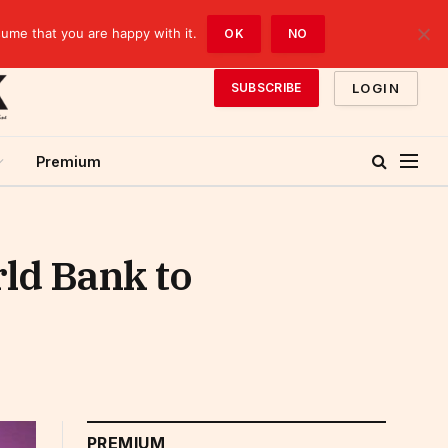
sume that you are happy with it.
OK
NO
LOGIN
SUBSCRIBE
Premium
rld Bank to
PREMIUM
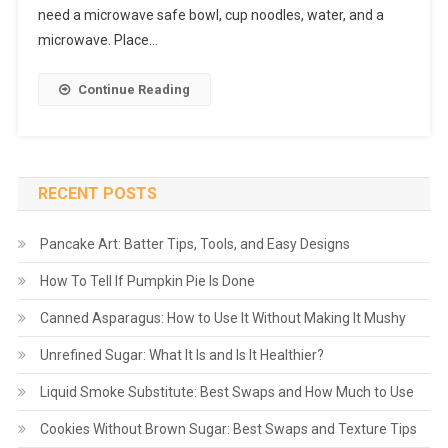
need a microwave safe bowl, cup noodles, water, and a
microwave. Place…
Continue Reading
RECENT POSTS
Pancake Art: Batter Tips, Tools, and Easy Designs
How To Tell If Pumpkin Pie Is Done
Canned Asparagus: How to Use It Without Making It Mushy
Unrefined Sugar: What It Is and Is It Healthier?
Liquid Smoke Substitute: Best Swaps and How Much to Use
Cookies Without Brown Sugar: Best Swaps and Texture Tips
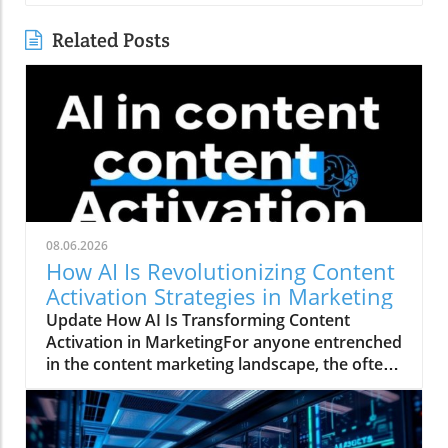
Related Posts
08.06.2026
How AI Is Revolutionizing Content
Activation Strategies in Marketing
Update How AI Is Transforming Content
Activation in MarketingFor anyone entrenched
in the content marketing landscape, the often-
quoted 80/20 rule rings true: 20% of the work
involves creating a marketing asset, while a
staggering 80% is spent activating and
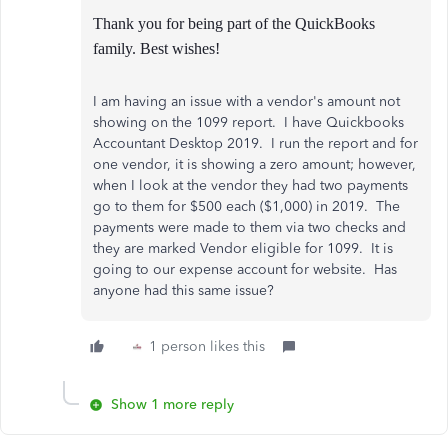
Thank you for being part of the QuickBooks
family. Best wishes!
I am having an issue with a vendor's amount not
showing on the 1099 report. I have Quickbooks
Accountant Desktop 2019. I run the report and for
one vendor, it is showing a zero amount; however,
when I look at the vendor they had two payments
go to them for $500 each ($1,000) in 2019. The
payments were made to them via two checks and
they are marked Vendor eligible for 1099. It is
going to our expense account for website. Has
anyone had this same issue?
1 person likes this
Show 1 more reply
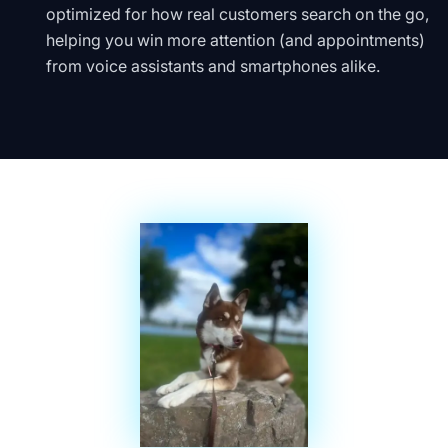
optimized for how real customers search on the go,
helping you win more attention (and appointments)
from voice assistants and smartphones alike.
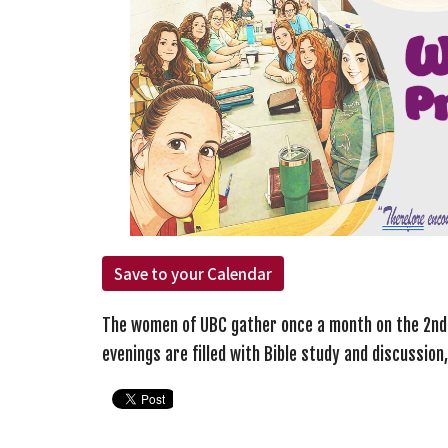
Save to your Calendar
The women of UBC gather once a month on the 2n
evenings are filled with Bible study and discussion,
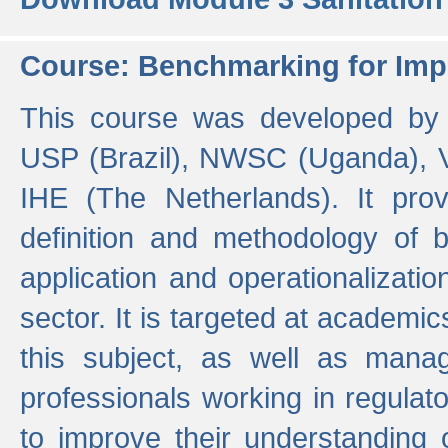
Course: Benchmarking for Impr
This course was developed by 
USP (Brazil), NWSC (Uganda),
IHE (The Netherlands). It prov
definition and methodology of
application and operationalizati
sector. It is targeted at academic
this subject, as well as mana
professionals working in regulato
to improve their understanding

^^^^

EXERCISE AIM:
What is wanted is a word-for-word restatement of the entries, without their images.

RESPONSE AREA:
sume that you are happy with it.
OK
NO
LOGIN
SUBSCRIBE
Premium
rld Bank to
PREMIUM
need a microwave safe bowl, cup noodles, water, and a
microwave. Place…
Continue Reading
RECENT POSTS
Pancake Art: Batter Tips, Tools, and Easy Designs
How To Tell If Pumpkin Pie Is Done
Canned Asparagus: How to Use It Without Making It Mushy
Unrefined Sugar: What It Is and Is It Healthier?
Liquid Smoke Substitute: Best Swaps and How Much to Use
Cookies Without Brown Sugar: Best Swaps and Texture Tips
Related Posts
08.06.2026
How AI Is Revolutionizing Content
Activation Strategies in Marketing
Update How AI Is Transforming Content
Activation in MarketingFor anyone entrenched
in the content marketing landscape, the often-
quoted 80/20 rule rings true: 20% of the work
involves creating a marketing asset, while a
staggering 80% is spent activating and
Thank you for being part of the QuickBooks
family. Best wishes!
I am having an issue with a vendor's amount not
showing on the 1099 report. I have Quickbooks
Accountant Desktop 2019. I run the report and for
one vendor, it is showing a zero amount; however,
when I look at the vendor they had two payments
go to them for $500 each ($1,000) in 2019. The
payments were made to them via two checks and
they are marked Vendor eligible for 1099. It is
going to our expense account for website. Has
anyone had this same issue?
1 person likes this
Show 1 more reply
optimized for how real customers search on the go,
helping you win more attention (and appointments)
from voice assistants and smartphones alike.
Save to your Calendar
The women of UBC gather once a month on the 2n
evenings are filled with Bible study and discussion,
Course: Benchmarking for Impr
This course was developed by 
USP (Brazil), NWSC (Uganda),
IHE (The Netherlands). It prov
definition and methodology of
application and operationalizati
sector. It is targeted at academic
this subject, as well as mana
professionals working in regulato
to improve their understanding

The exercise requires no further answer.